Liberty thinks you need discovery because they think it is both inevitable and correct that all your data should live in silos, beyond your control, and ideally where you can’t see it.
For Ben, it's the perceived fact that, in the Liberty architecture, the user is unable to exercise control over their various pieces of identity that makes silos, rather than whether or not the identity data can be shared amongst providers in a secure & privacy-respecting manner.
Ben points to Liberty's mechanisms for discovery as proof of his conjecture. If the user is in control of their identity, why would there be a need for automated discovery, just ask the user. So, as Liberty supports discovery mechanisms that do not rely on active user intervention, the user must be unable to exercise any meaningful level of control. QED.

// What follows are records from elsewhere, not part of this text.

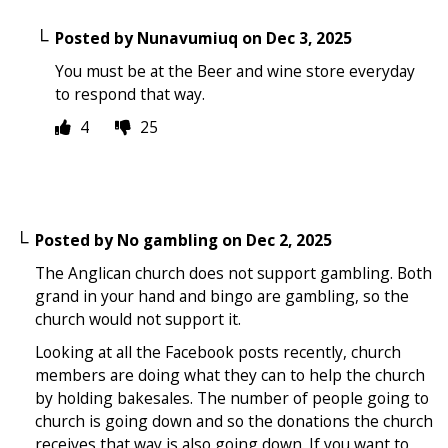
Posted by
Nunavumiuq
on
Dec 3, 2025
You must be at the Beer and wine store everyday
to respond that way.
4
25
Posted by
No gambling
on
Dec 2, 2025
The Anglican church does not support gambling. Both
grand in your hand and bingo are gambling, so the
church would not support it.
Looking at all the Facebook posts recently, church
members are doing what they can to help the church
by holding bakesales. The number of people going to
church is going down and so the donations the church
receives that way is also going down. If you want to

Here's my take, Liberty DOES love silos, because without silos (e.g. identity attributes living in distributed and disconnected stores) there is no value for an architecture (ours or any others) that aims to tear down such silos.
Liberty's ID-WSF is built on the following assumptions
1) Users keep their identity where they want to.
2) The 'where' can be 3rd party identity providers as well as local storage (e.g. devices).
3) It's highly unlikely that all aspects of identity will be maintained at the same provider, i.e. there will be multiple 'wheres'.
4) Most users don't want to be responsible for facilitating identity sharing by themselves providing the 'where'.
5) Experts will misinterpret 1-4 to suit whatever is their current competitive positioning.
#1-4 motivate a discovery mechanism for identity attributes. #5 is tiresome.
Ben's post title makes me think of that classic grade school tease.
Liberty & silos, sitting in a tree
Liberty & silos, 'd' 'e' 's' 't' 'r' 'o' 'y' 'i' 'n' 'g'
First comes SSO
Then comes services
Then comes silos feeling nervous
Update: A blogger with less refined ethics than I would link to this.
I'm proud of myself for keeping to the high ground.
Update 2: Pat uses assonance to good effect.